# 2019 rogue sv no remote start



## martysc (Aug 1, 2019)

I just purchased my rogue this week with 5 miles on it and found that the remote start does not work, before i call to make a appt. with the Nissan service dept. Has anyone else had this issue. I know i am doing the correct steps on my remote and i know the box is checked on the setup menu on the dash for remote start. I have tried both remotes just to rule that out.


----------



## lloydp211 (Jun 25, 2019)

How far away from the vehicle are you when you tried it? I’ve noticed the range of the key fob is not all that great.


----------



## martysc (Aug 1, 2019)

lloydp211 said:


> How far away from the vehicle are you when you tried it? I’ve noticed the range of the key fob is not all that great.
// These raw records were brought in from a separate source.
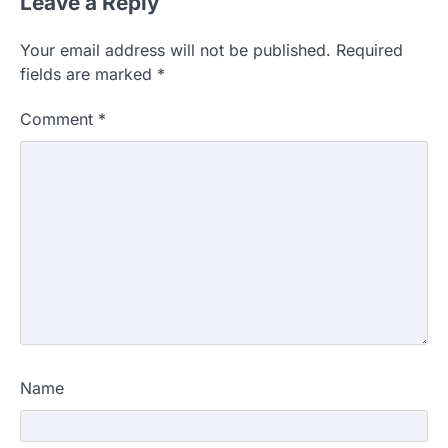
Leave a Reply
Your email address will not be published.
Required
fields are marked
*
Comment
*
Name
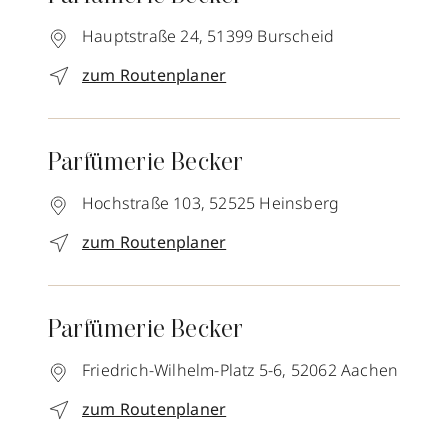
Hauptstraße 24,
51399
Burscheid
zum Routenplaner
Parfümerie Becker
Hochstraße 103,
52525
Heinsberg
zum Routenplaner
Parfümerie Becker
Friedrich-Wilhelm-Platz 5-6,
52062
Aachen
zum Routenplaner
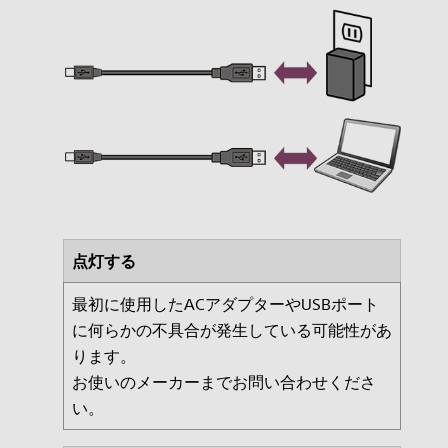
点灯する
最初に使用したACアダプターやUSBポート
に何らかの不具合が発生している可能性があ
ります。
お使いのメーカーまでお問い合わせくださ
い。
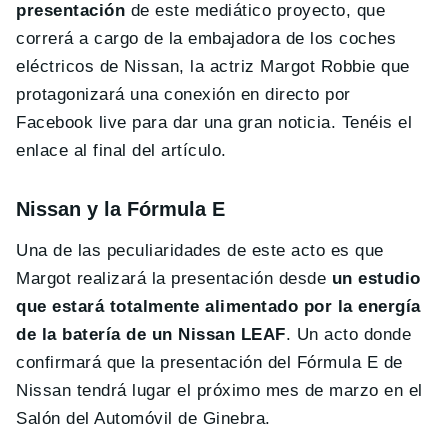
presentación
de este mediático proyecto, que
correrá a cargo de la embajadora de los coches
eléctricos de Nissan, la actriz Margot Robbie que
protagonizará una conexión en directo por
Facebook live para dar una gran noticia. Tenéis el
enlace al final del artículo.
Nissan y la Fórmula E
Una de las peculiaridades de este acto es que
Margot realizará la presentación desde
un estudio
que estará totalmente alimentado por la energía
de la batería de un Nissan LEAF
. Un acto donde
confirmará que la presentación del Fórmula E de
Nissan tendrá lugar el próximo mes de marzo en el
Salón del Automóvil de Ginebra.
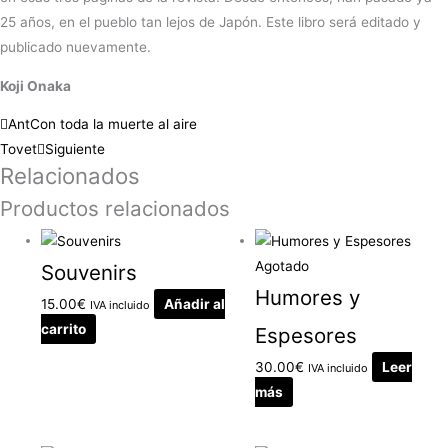
25 años, en el pueblo tan lejos de Japón. Este libro será editado y
publicado nuevamente.
Koji Onaka
Ant
Con toda la muerte al aire
Tovet
Siguiente
Relacionados
Productos relacionados
Agotado
Souvenirs
Humores y
15.00
€
Añadir al
IVA incluido
carrito
Espesores
30.00
€
Leer
IVA incluido
más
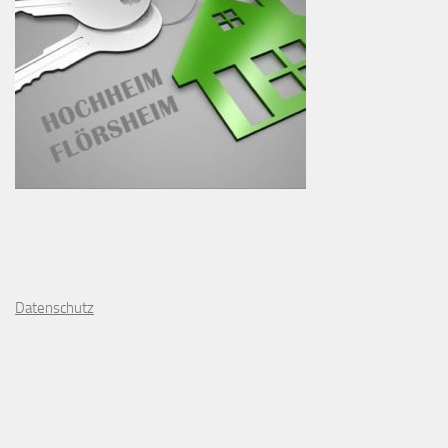
D
atenschutz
I have tried standing right next to the car. I imagine it's going to be something simple to fix, i just was hoping not to have to take it in, since i only have 150 miles on it.


----------



## rogoman (Dec 16, 2004)

Try another fresh battery in your FAB.


----------



## levpri (Sep 12, 2019)

Press lock doors button and then try (holding for 3 - 5 seconds the start button). Sorry if you already know and tried that.


----------



## Wienman (Jun 13, 2019)

martysc said:


> I just purchased my rogue this week with 5 miles on it and found that the remote start does not work, before i call to make a appt. with the Nissan service dept. Has anyone else had this issue. I know i am doing the correct steps on my remote and i know the box is checked on the setup menu on the dash for remote start. I have tried both remotes just to rule that out.


----------



## Wienman (Jun 13, 2019)

If you are referring to Nissan Connect accessed through iphone. Good Luck. This function did not work from the first day I purchased my 2019 Rogue. They sent a engineer from their NJ office who was unable to get it to work. The only hope I can give you is after several visits with my local dealer and after 3 months they got it to work. You will need to be persistent.?


----------